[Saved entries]
^^^^^^^^^^^^^^^^

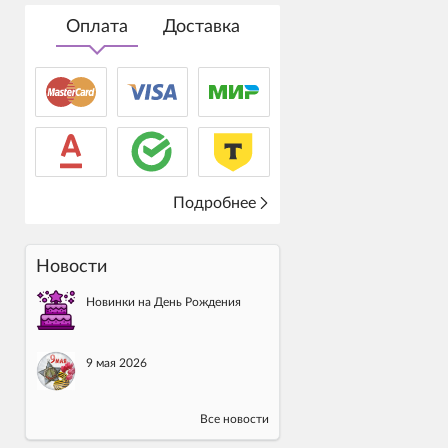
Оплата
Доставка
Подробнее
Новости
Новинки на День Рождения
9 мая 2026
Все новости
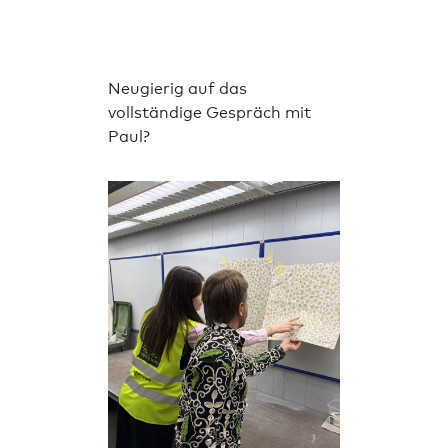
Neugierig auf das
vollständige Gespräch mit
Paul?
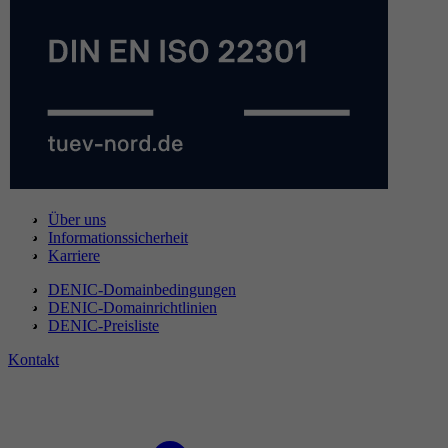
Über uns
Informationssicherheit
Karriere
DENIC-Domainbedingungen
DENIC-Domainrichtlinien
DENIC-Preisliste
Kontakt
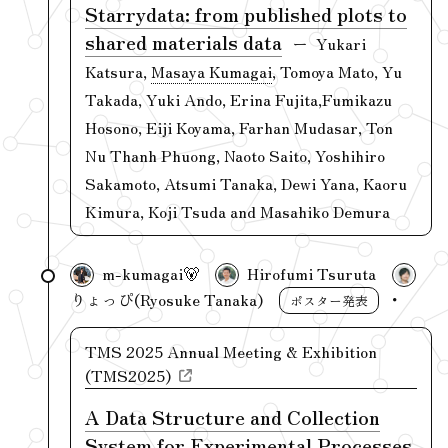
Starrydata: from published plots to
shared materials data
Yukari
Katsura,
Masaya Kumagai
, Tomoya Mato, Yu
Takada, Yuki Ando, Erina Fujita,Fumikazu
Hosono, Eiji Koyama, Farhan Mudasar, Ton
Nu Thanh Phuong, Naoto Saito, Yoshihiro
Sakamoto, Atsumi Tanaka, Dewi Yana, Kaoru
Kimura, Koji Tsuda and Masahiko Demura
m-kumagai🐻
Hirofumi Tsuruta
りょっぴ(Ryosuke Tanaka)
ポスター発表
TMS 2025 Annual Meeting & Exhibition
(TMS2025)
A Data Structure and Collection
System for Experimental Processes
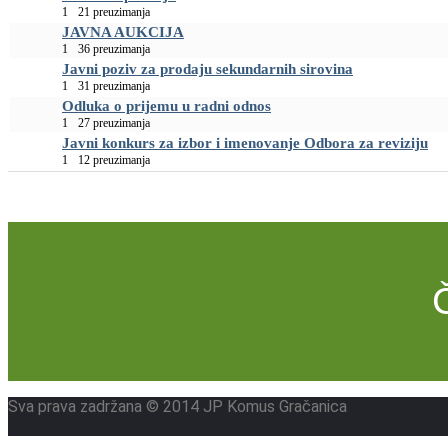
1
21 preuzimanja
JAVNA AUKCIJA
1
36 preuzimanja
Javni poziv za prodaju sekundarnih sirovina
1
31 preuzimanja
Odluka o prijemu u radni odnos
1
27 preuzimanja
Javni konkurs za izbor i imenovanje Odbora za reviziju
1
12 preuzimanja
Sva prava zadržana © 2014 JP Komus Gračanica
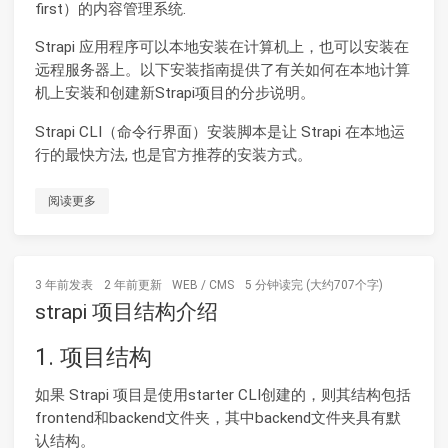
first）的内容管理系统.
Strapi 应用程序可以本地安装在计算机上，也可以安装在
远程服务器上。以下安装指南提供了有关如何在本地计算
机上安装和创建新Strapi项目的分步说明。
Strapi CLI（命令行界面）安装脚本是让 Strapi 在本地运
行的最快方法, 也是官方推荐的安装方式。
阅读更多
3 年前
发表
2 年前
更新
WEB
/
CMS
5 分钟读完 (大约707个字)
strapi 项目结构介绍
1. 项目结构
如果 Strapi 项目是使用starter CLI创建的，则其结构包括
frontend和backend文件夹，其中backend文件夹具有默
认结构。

^^^^^^^^^^^^^^^^

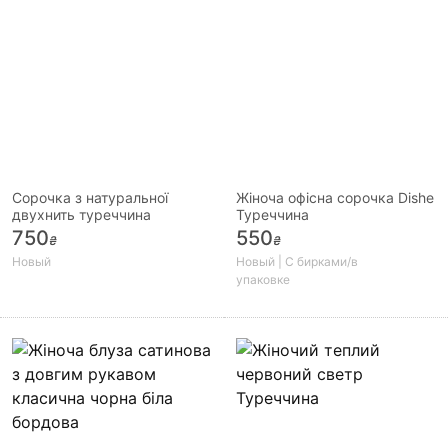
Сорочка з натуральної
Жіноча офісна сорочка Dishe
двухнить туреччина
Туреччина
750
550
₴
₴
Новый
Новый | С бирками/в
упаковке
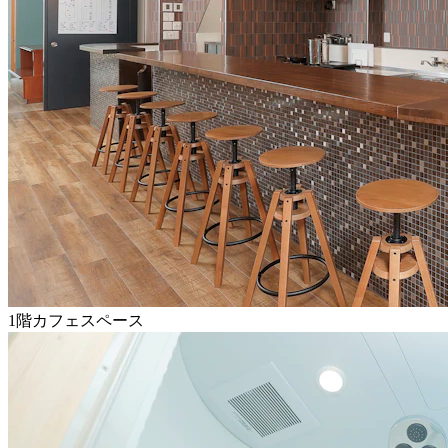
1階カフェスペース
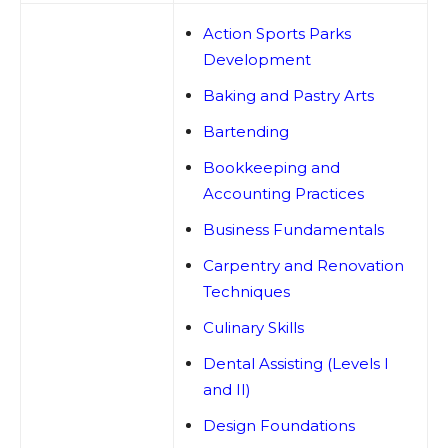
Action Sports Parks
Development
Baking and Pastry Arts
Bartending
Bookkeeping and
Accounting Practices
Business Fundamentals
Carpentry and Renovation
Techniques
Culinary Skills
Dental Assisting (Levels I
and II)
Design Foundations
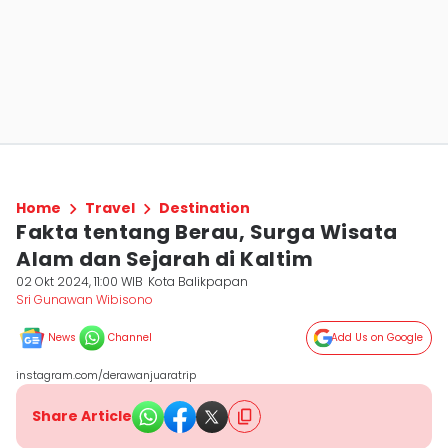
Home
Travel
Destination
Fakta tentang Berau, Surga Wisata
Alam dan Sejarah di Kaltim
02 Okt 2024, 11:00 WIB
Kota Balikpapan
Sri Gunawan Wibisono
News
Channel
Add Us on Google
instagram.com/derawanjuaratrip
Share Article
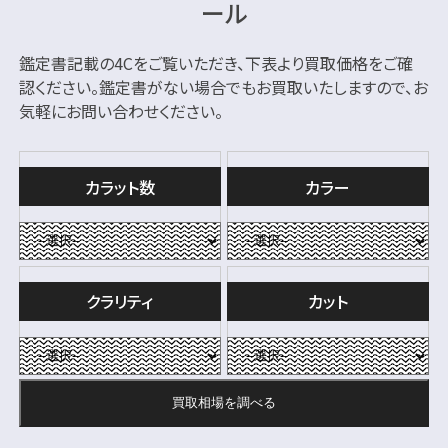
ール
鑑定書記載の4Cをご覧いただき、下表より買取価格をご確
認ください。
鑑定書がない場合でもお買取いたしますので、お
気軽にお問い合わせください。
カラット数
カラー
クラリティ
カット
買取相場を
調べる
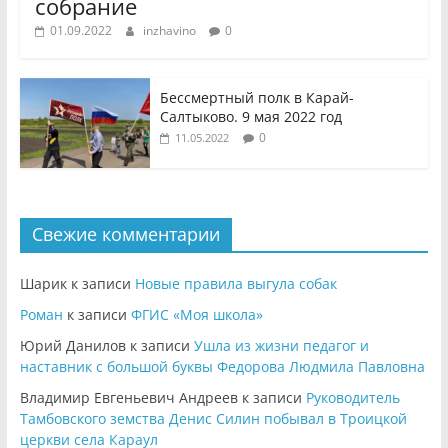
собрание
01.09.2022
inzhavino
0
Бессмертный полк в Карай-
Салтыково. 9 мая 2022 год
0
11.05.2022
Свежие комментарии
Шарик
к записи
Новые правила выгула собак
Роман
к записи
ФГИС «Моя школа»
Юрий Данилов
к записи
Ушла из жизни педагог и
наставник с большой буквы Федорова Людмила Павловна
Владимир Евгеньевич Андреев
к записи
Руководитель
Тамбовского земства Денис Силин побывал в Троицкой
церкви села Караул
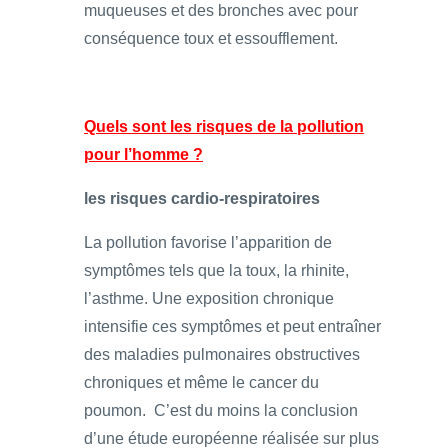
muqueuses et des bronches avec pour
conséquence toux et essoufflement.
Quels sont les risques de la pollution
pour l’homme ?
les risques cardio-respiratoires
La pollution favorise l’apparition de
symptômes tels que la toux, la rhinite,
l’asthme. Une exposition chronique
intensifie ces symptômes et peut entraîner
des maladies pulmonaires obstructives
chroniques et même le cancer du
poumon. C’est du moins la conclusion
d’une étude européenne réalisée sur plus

^^^^^^^^^^^^^^^^

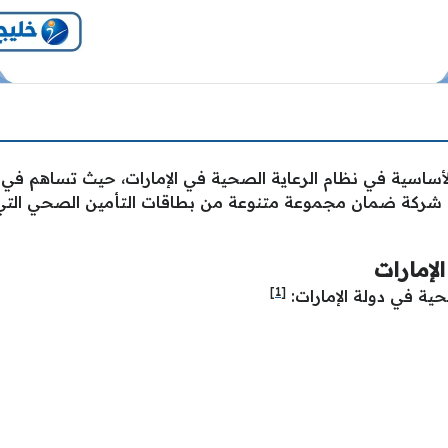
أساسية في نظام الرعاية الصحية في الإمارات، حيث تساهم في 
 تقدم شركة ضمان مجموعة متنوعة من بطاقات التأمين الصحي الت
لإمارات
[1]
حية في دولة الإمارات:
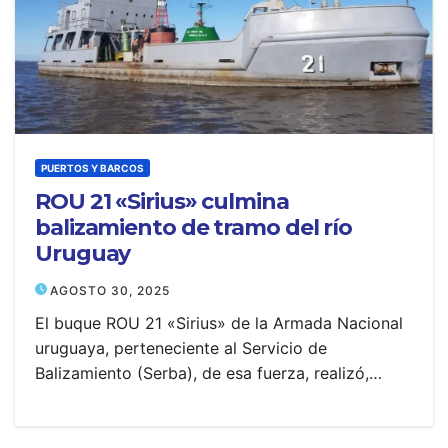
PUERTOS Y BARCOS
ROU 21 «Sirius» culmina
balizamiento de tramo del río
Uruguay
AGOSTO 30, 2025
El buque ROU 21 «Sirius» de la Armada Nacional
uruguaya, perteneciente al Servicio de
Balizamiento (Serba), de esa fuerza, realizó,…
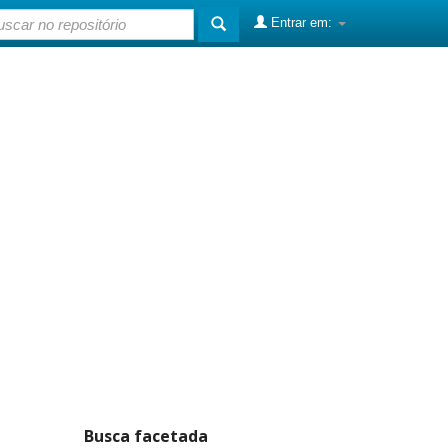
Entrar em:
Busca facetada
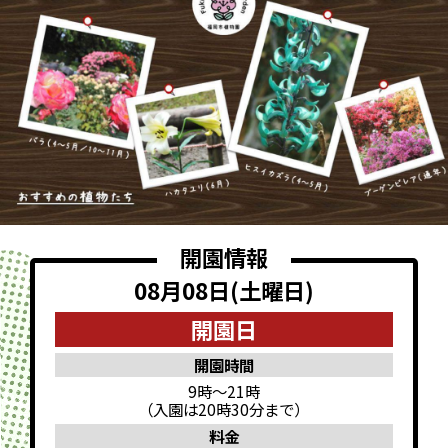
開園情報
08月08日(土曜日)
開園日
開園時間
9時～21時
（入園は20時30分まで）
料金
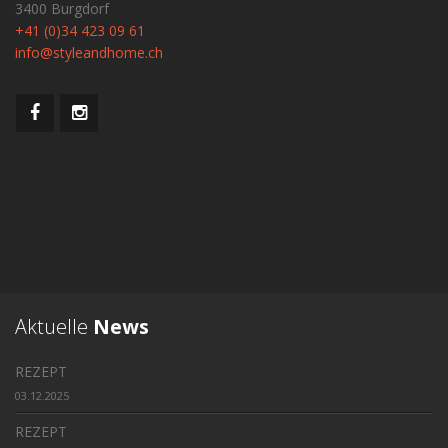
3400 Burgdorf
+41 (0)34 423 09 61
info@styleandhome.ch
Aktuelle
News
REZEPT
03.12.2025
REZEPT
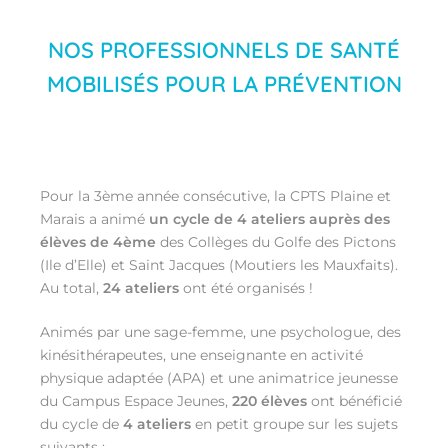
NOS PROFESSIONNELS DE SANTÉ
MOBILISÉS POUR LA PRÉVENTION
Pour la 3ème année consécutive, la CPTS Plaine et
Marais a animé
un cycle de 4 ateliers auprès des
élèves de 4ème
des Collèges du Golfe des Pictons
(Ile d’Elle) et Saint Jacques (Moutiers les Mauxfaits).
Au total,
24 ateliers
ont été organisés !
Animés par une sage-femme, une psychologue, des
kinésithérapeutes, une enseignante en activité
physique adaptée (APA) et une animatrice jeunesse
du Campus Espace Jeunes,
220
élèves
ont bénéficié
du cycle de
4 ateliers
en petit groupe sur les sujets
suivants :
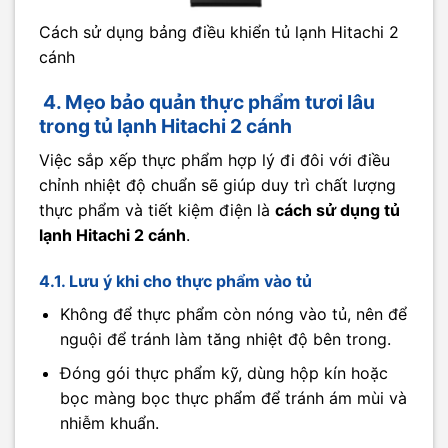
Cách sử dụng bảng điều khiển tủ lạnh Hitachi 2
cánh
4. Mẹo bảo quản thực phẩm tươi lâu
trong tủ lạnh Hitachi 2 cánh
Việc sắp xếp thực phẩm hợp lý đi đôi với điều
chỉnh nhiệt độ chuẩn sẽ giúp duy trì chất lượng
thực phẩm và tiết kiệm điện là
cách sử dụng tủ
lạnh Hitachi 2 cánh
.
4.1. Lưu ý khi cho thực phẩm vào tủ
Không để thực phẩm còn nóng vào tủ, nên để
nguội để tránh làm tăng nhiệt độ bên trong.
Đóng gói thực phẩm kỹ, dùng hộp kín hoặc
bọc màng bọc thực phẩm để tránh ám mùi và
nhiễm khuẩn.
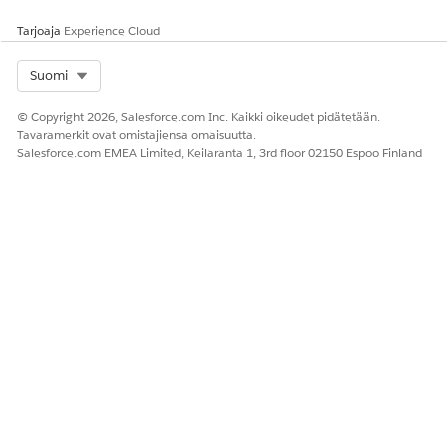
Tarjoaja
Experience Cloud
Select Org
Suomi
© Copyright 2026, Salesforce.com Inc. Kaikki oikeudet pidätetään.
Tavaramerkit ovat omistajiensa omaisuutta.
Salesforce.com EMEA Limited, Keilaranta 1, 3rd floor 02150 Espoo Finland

^^^^^^^^^^^^^^^^

What you will do: Using the data above, say how many lines include "pollution". No other reply is needed.

Exercise solution: 2